Studies Link Fracking Chemicals to Premature Births, Reproductive Harm

Studies Link Fracking Chemicals to Premature Births, Reproductive Harm

January 26, 2023

By Megan Boyle

Two new studies are adding to the growing body of evidence that exposure to fracking chemicals poses a risk to people’s health.

Pregnant women living near fracking operations drilling for gas or oil are more likely to give birth preterm, according to a report published in the journal Epidemiology.

The researchers studied more than 10,000 births between 2009 and 2023 to Pennsylvania women who had varying amounts of exposure to fracked drilling sites. Women with the greatest exposures (top 25 percent) were 40 percent more likely to deliver their babies before 37 weeks than women with lowest exposures (bottom 25 percent). The most exposed women were also 30 percent more likely to be diagnosed with a high-risk pregnancy.

In another new study, published in the journal Endocrinology, researchers found that 23 of the 24 fracking chemicals they tested disrupt normal hormone functioning.

In this study, the scientists showed that male mice born to mothers who were exposed to these chemicals during pregnancy developed enlarged testes and had lower sperm counts when full grown. Half the concentrations to which the mice were exposed were comparable to realistic exposures people experience from drinking water.

Both studies showed that fetuses exposed to these chemicals in the womb may go on to have health problems that last into adulthood.

Of course, the news that fracking chemicals can harm human health is no surprise.

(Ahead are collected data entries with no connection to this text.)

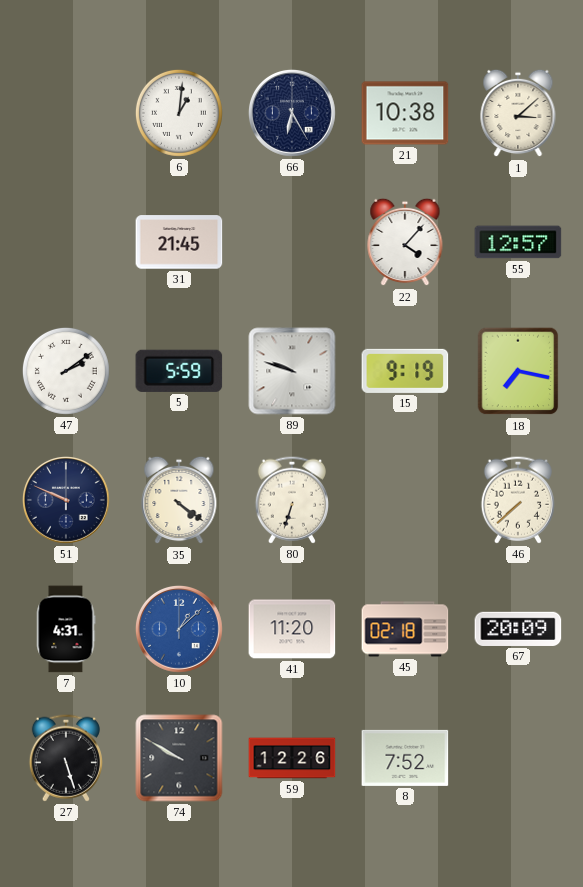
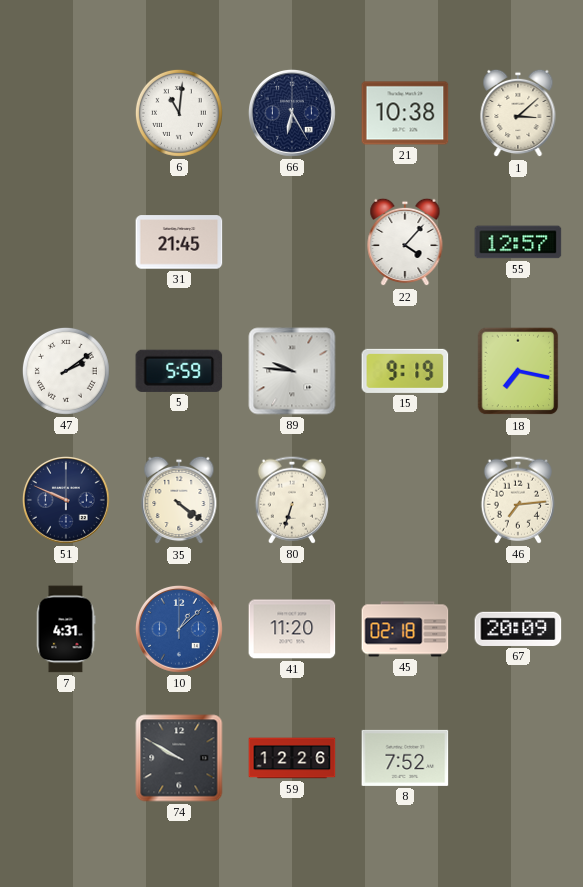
6: 1:01 -> 11:01
89: 9:48 -> 9:46
46: 7:38 -> 7:14
27: 5:27 -> none
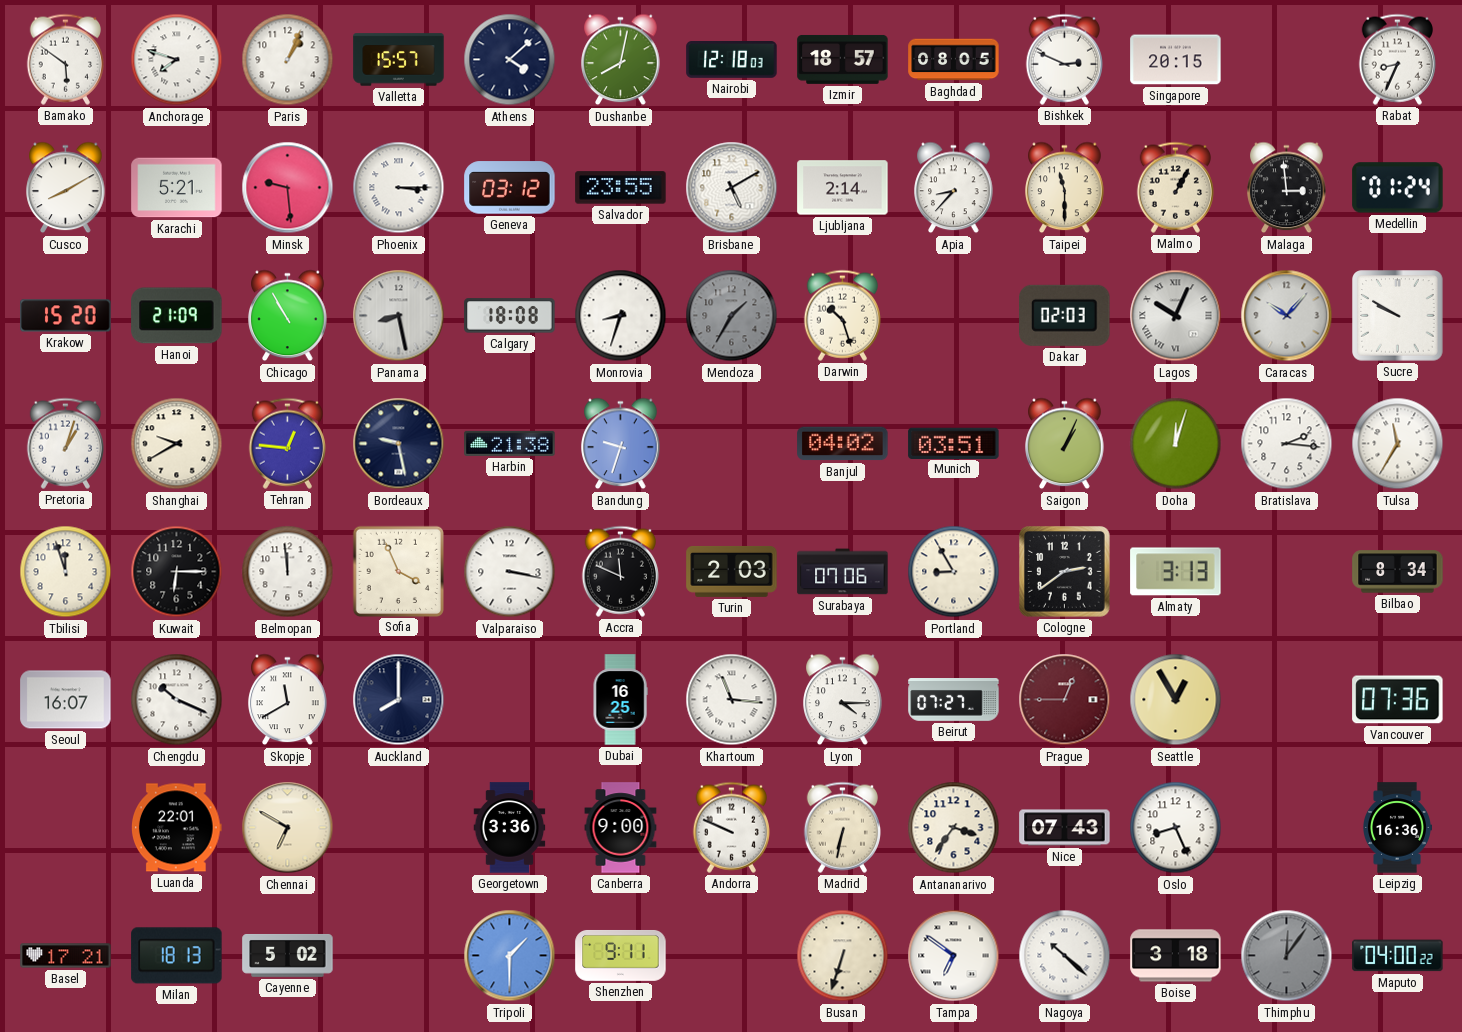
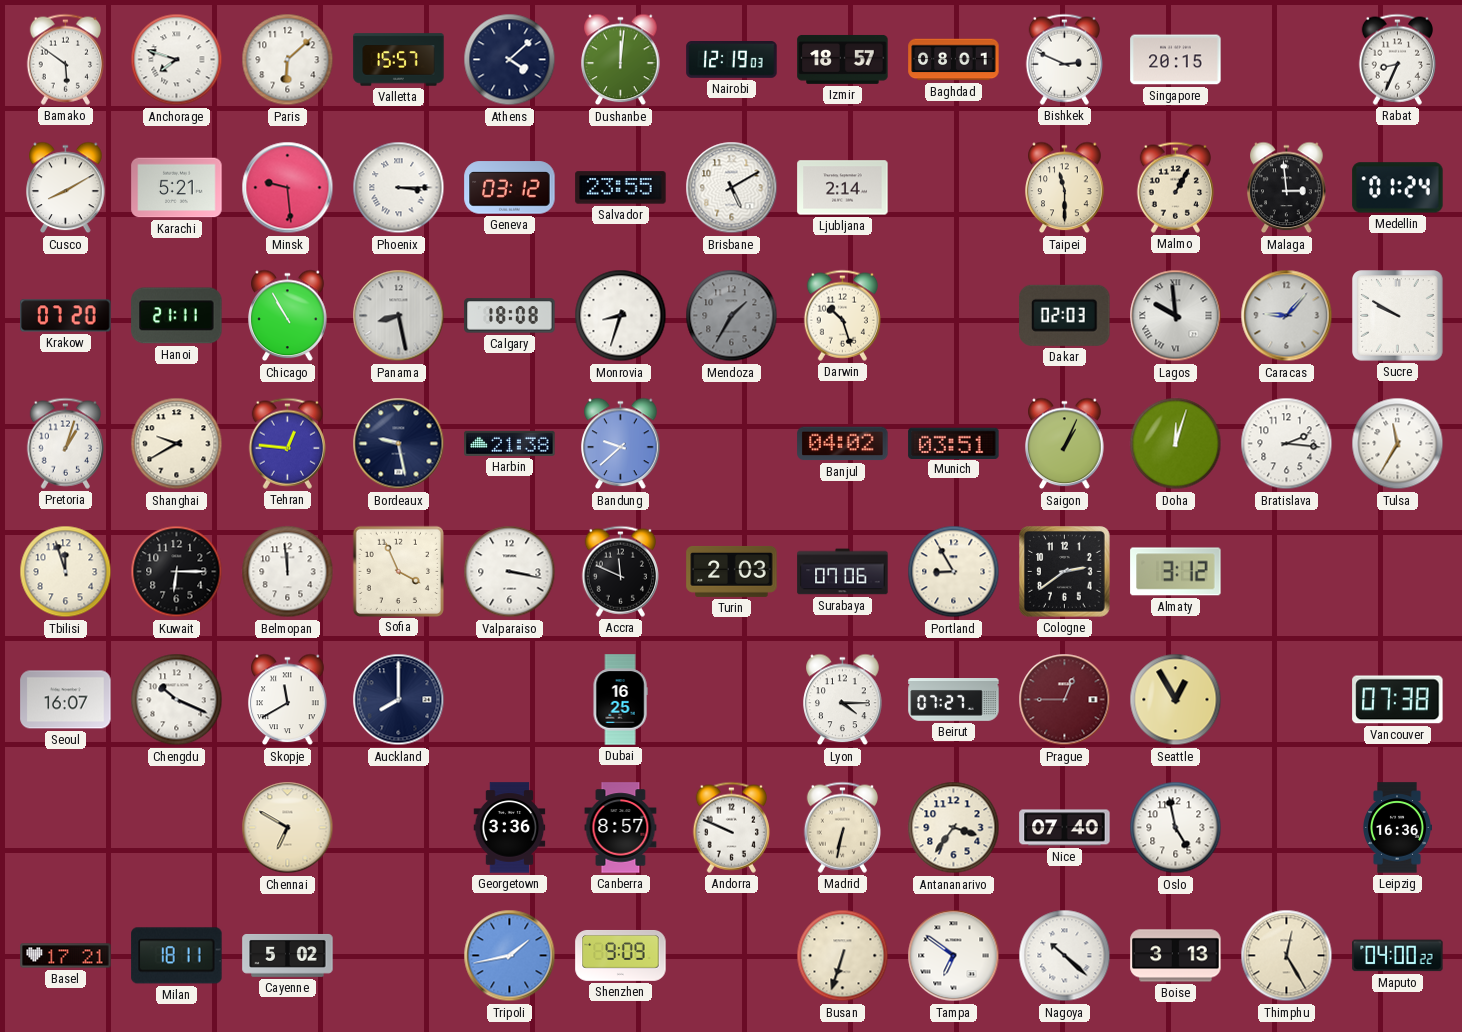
Paris: 1:04 -> 6:08
Dushanbe: 8:02 -> 12:01
Nairobi: 12:18 -> 12:19
Baghdad: 08:05 -> 08:01
Apia: 8:37 -> none
Krakow: 15:20 -> 07:20
Hanoi: 21:09 -> 21:11
Lagos: 10:04 -> 9:59
Caracas: 10:07 -> 9:07
Bandung: 9:33 -> 9:38
Almaty: 3:13 -> 3:12
Bilbao: 8:34 -> none
Khartoum: 11:16 -> none
Vancouver: 07:36 -> 07:38
Luanda: 22:01 -> none
Canberra: 9:00 -> 8:57
Nice: 07:43 -> 07:40
Oslo: 8:26 -> 4:58
Milan: 18:13 -> 18:11
Tripoli: 1:30 -> 1:43
Shenzhen: 9:11 -> 9:09
Boise: 3:18 -> 3:13
Thimphu: 12:06 -> 12:25
Thimphu dial: grey -> cream
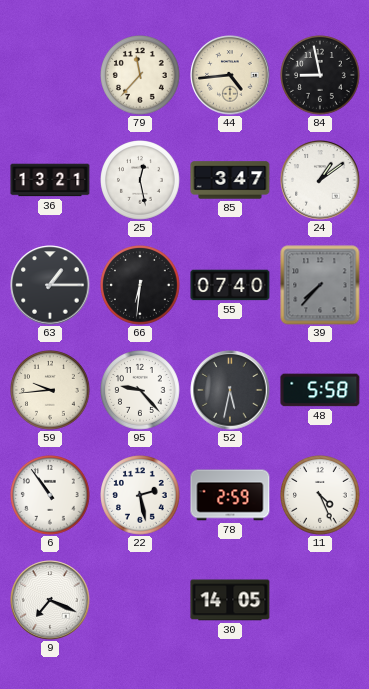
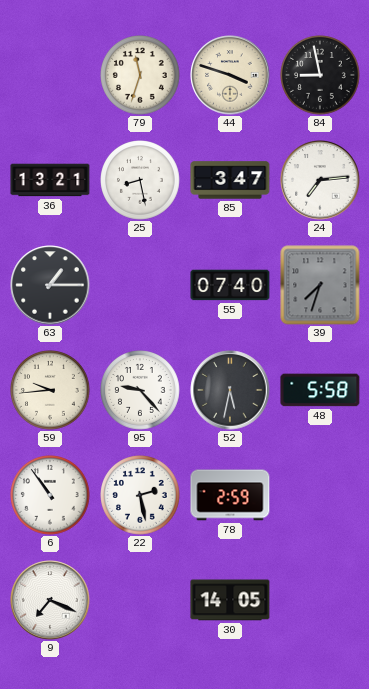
79: 11:37 -> 11:33
44: 4:44 -> 3:48
25: 12:28 -> 8:28
24: 1:09 -> 7:14
66: 6:31 -> none
39: 7:37 -> 7:33
11: 4:26 -> none
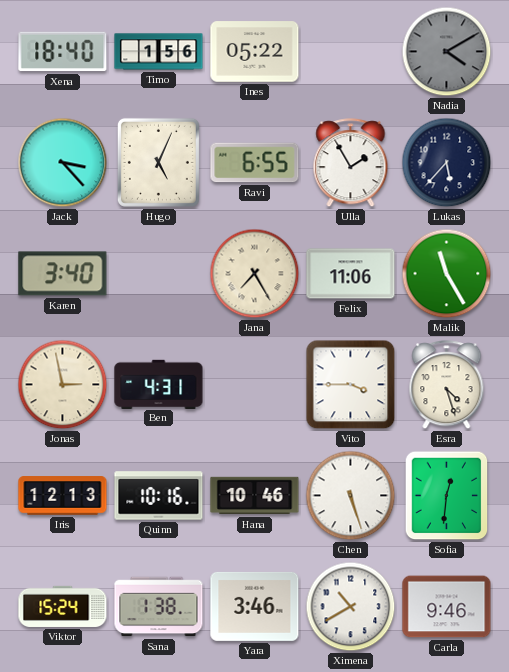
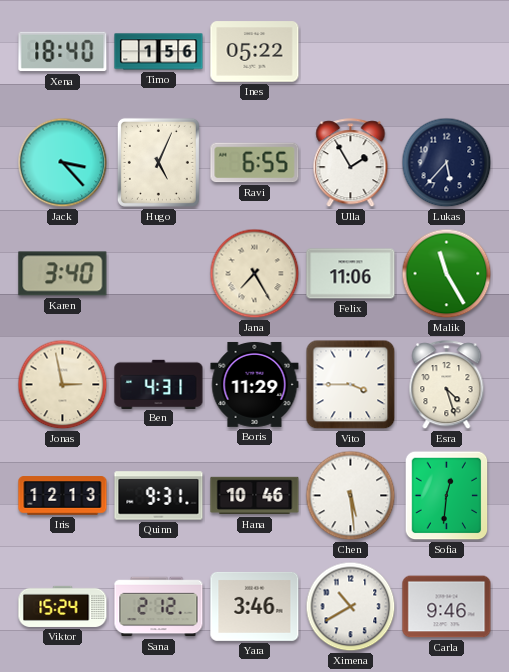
Nadia: 4:10 -> none
Boris: none -> 11:29
Quinn: 10:16 -> 9:31
Chen: 5:27 -> 5:29
Sana: 1:38 -> 2:12
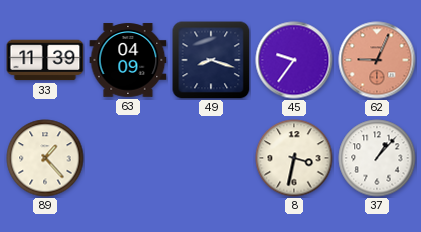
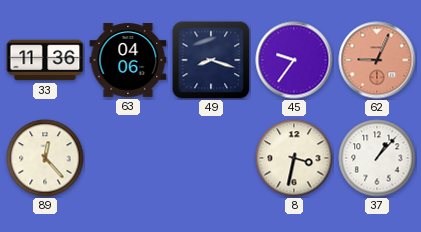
33: 11:39 -> 11:36
63: 04:09 -> 04:06
89: 1:23 -> 12:23
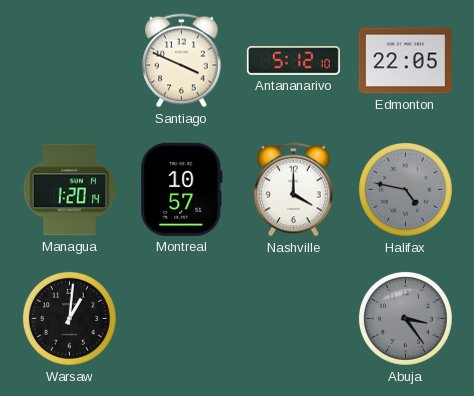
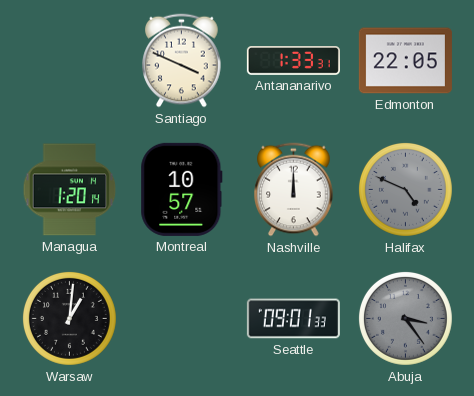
Antananarivo: 5:12 -> 1:33
Nashville: 4:00 -> 12:00
Halifax: 4:47 -> 4:49
Seattle: none -> 09:01
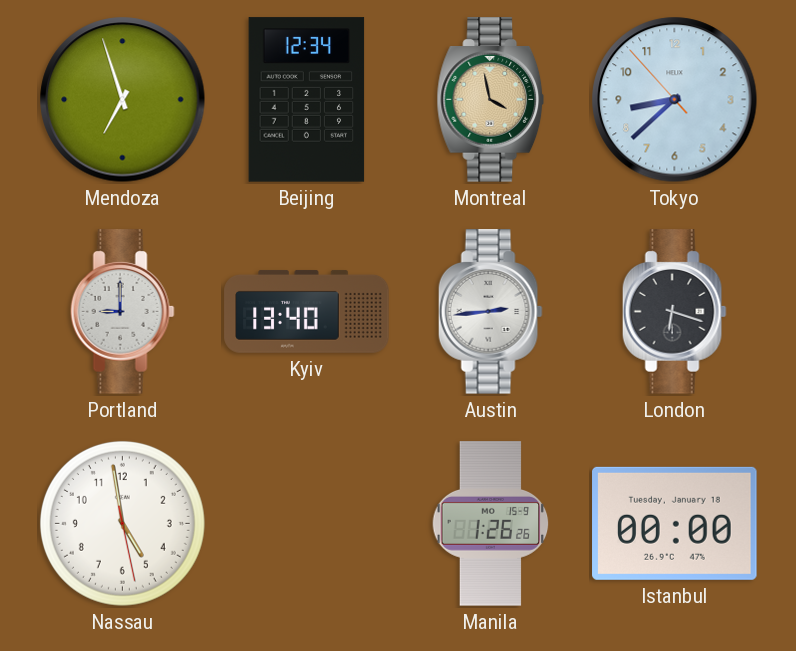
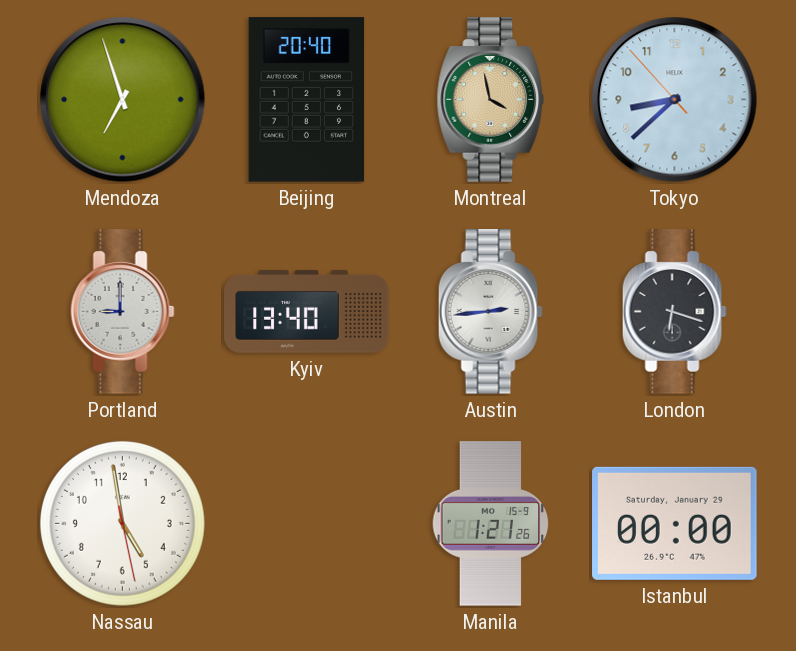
Beijing: 12:34 -> 20:40
Manila: 1:26 -> 1:21
Istanbul date: Tuesday, January 18 -> Saturday, January 29
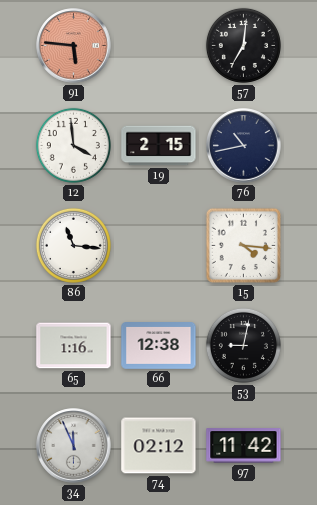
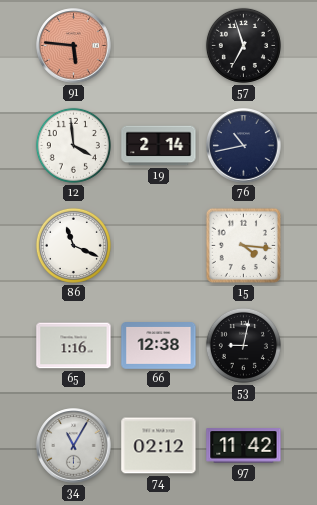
57: 7:01 -> 6:57
19: 2:15 -> 2:14
86: 11:16 -> 11:19
34: 11:56 -> 11:05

In August, EWG analyzed fracking data recorded by the state of California. Officials reported that companies fracking for oil in the state had had used 197 unique chemicals between January 2023 and January 2023. The chemicals included known carcinogens, reproductive toxins and hormone disruptors. Read the full report here.

Meanwhile the U.S. Environmental Protection Agency reported this year that almost 700 chemicals are currently used for fracking around the country. Unlike California, most states do not required drilling companies to disclose what chemicals they use.

While studies abound on the health hazards of individual chemicals, there has been little research on how exposure to fracking chemicals affects people living near drilling sites.

Between 2000 and 2023, about 9.4 million people and 6,800 sources of public drinking water were within one mile of a fracked well, according to the EPA. There are also innumerable schools, parks, churches and community gathering spaces in close proximity to fracking operations.

Citizens, activists, government agencies and drilling companies themselves should all be worried about the environmental effects, explosions and so-called “fraccidents.” As the fracking boom continues, more needs to be done protect people’s health.